My wife and i flipped out over each other at the same time, when we first met and dated. this is normal when two p[eople are in love with each other. whats not normal is what we did after we were married. instead of buying a few pieces of new furniture at a time, we both bought a whole housefull of new, expensive furniture at one time. this was back in the 60s when furniture was cheaper, but the quality was still excellent. how could i afford this on a cops salary? how could my wife afford this on her department store salary? we could not afford this furniture, but we bought it anyway. we still have it today. what overcame us to make such a daring move? just crazy in love and out of focus with the world, thats all.

Hypocrisy_Central's avatar

Fact from fictiom, truth from diction. I always go into it with a logical rational outlook at least once I got out of the 11th grade. I assume whatever I am feeling to be temporary, a spark destin to flame out any minute up to a month. The only thing that keeps the flame going is to know as much about who and what she is to a point I feel comfortable. She could be labled as US magazines top 50 most beautiful women in the world but if I am not comfortable with her she might as well be Rosie O’Donnell or Delta Burke.

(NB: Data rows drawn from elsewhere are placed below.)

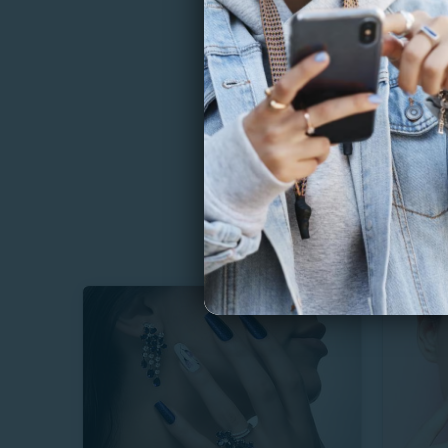
RIZZOS &
Manicur
+ Hidra
6832.8
S
40%
S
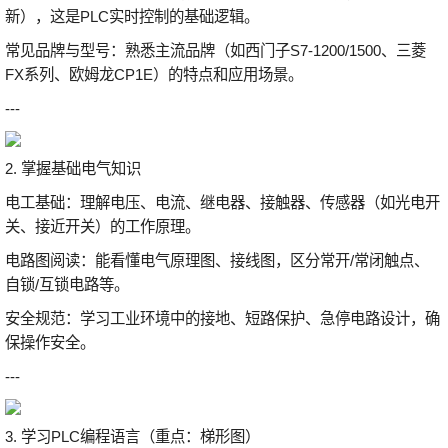
新），这是PLC实时控制的基础逻辑。
常见品牌与型号：熟悉主流品牌（如西门子S7-1200/1500、三菱
FX系列、欧姆龙CP1E）的特点和应用场景。
---
2. 掌握基础电气知识
电工基础：理解电压、电流、继电器、接触器、传感器（如光电开
关、接近开关）的工作原理。
电路图阅读：能看懂电气原理图、接线图，区分常开/常闭触点、
自锁/互锁电路等。
安全规范：学习工业环境中的接地、短路保护、急停电路设计，确
保操作安全。
---
3. 学习PLC编程语言（重点：梯形图）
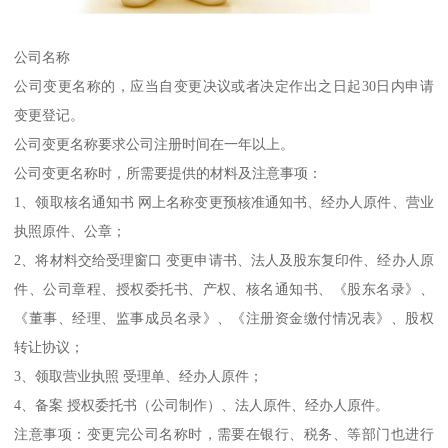
公司名称
公司变更名称的，应当自变更决议或者决定作出之日起30日内申请
变更登记。
公司变更名称要求公司注册时间在一年以上。
公司变更名称时，所需要提供的材料及注意事项：
1、领取核名通知书 网上名称变更预核准通知书、经办人原件、营业
执照原件、公章；
2、将材料交给受理窗口 变更申请书、法人及股东复印件、经办人原
件、公司章程、授权委托书、产权、核名通知书、《股东名录》、
《董事、经理、监事成员名录》、《注册资金缴付情况表》、股权
转让协议；
3、领取营业执照 受理单、经办人原件；
4、备案 授权委托书（公司制作）、法人原件、经办人原件。
注意事项：变更完公司名称时，需要在银行、税务、等部门也进行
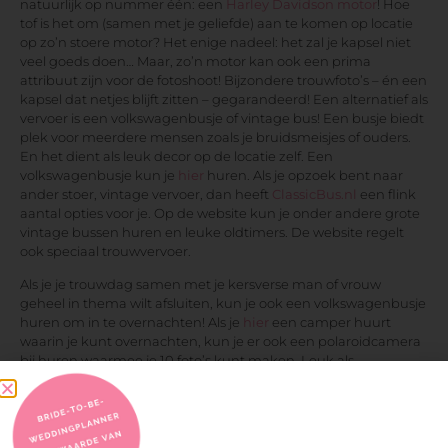
natuurlijk op nummer één: een
Harley Davidson motor
! Hoe
tof is het om (samen met je geliefde) aan te komen op locatie
op zo’n stoere motor? Het enige nadeel: het zal je kapsel niet
veel goeds doen… Maar, zo’n motor kan ook een prima
attribuut zijn voor de fotoshoot! Bijzondere trouwfoto’s – én een
kapsel dat netjes blijft zitten – gegarandeerd! Een alternatief als
vervoer is een volkswagenbusje of vintage bus! Een busje biedt
plek voor meerdere mensen zoals je bruidsmeisjes of ouders.
En het dient als leuk decor op de locatie zelf. Een
volkswagenbusje kun je
hier
huren. Als je opzoek bent naar
ander stoer, vintage vervoer, dan heeft
ClassicBus.nl
een flink
aantal opties voor je. Op de website kun je onder andere grote
vintage bussen huren en leuke oldtimers. De website regelt
ook speciaal trouwvervoer.
Als je je trouwdag samen met je kersverse man of vrouw
geheel in thema wilt afsluiten, kun je ook een volkswagenbusje
huren om in te overnachten! Als je
hier
een camper huurt
waarin je kunt overnachten, kun je er ook een polaroidcamera
bij huren waarmee je 10 foto’s kunt maken. Leuk als
aandenken! De speciale ‘huwelijksnachtcamper’ komt met
een tweepersoonsbed, borden en bestek, een wasbak en een
kookplaat. De camper kun je ook voor meerdere nachten, en
zelfs voor gebruik in het buitenland huren.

Simone_De_Beauvoir's avatar

No, for love I risk all.

Rude_Bear's avatar

My experience is love isn’t so much something you fall in, as much as something you step in.

Pandora's avatar

I think it depends on the person. I’ve seen people throw everything they love out the window to keep the person they love. I’ve been in love twice and the first time I broke it off. Everything in my being wanted me to go to him and beg for him to take me back, but I knew once the love faded a bit I would regret staying with him. So I let him go. I knew he didn’t love me as much as I loved him and I would feel like the runner up and always wonder how long before he found his real prize, plus I suspected he sold drugs and this was after he knew how I felt about drug trafficers. I married my second love with eyes wide open. No guessing, no doubts or fears. Been with him for 28 years. Basically I think it comes down too, to how much do you love yourself.

Tenpinmaster's avatar

Honestly, I dont’ think so. You loose all form of logic, reasoning, and common sense when you are in love. Now love (true love) is probably the most wonderful and the most powerful force in the entire universe. Now there are people who haven’t experienced true love or are unable to really take in its full effects but anybody who is under the full force of this powerful emotion cannot be considered logical when it comes to the object of their devotion.

Pandora's avatar

@Tenpinmaster You know that the so call true love is just lust at first. Its just a chemical reaction in the brain. It would be like saying that it is insanity. If I went with that logic than anyone who killed their lover should never be held accountable because they loose all reason. (Insanity) You still maintain logical reasoning between right and wrong, only you choose what is best. Lets say (and it has happened) a person saws off their own hand to save their life. Doesn’t mean he didn’t like his hand any less than the rest of us. But self preservation of life was more important than the pain or the hand. Now I couldn’t do that. I would wait too long and be too weak to do anything. However cutting off someone from your life who you truly love can be done. For me self preservation was important. I logically knew that people survive losing a love one everyday. I loved my dad when he died but I didn’t die with him. Losing love ones in life is a part of life. If love was that in control of your total senses, then there would be a lot more murders, and stalkers than there is currently. And women and men would never leave their cheating partner. I’ve seen women divorce their cheating spouse. Now they truly loved there spouse but just because she put their needs above someone who didn’t love them back doesn’t mean they must’ve never really loved their spouse. Other emotions just as strong step in. Anger, hate, sadness, bitterness and yes you can hate someone and love them at the same time. I agree true love is a beautiful thing but it will only kill you if you let it and don’t think that you are of any real importance without it.

Tenpinmaster's avatar

@pandora that opened up a very interesting perspective. Thank you. That makes a lot of sense.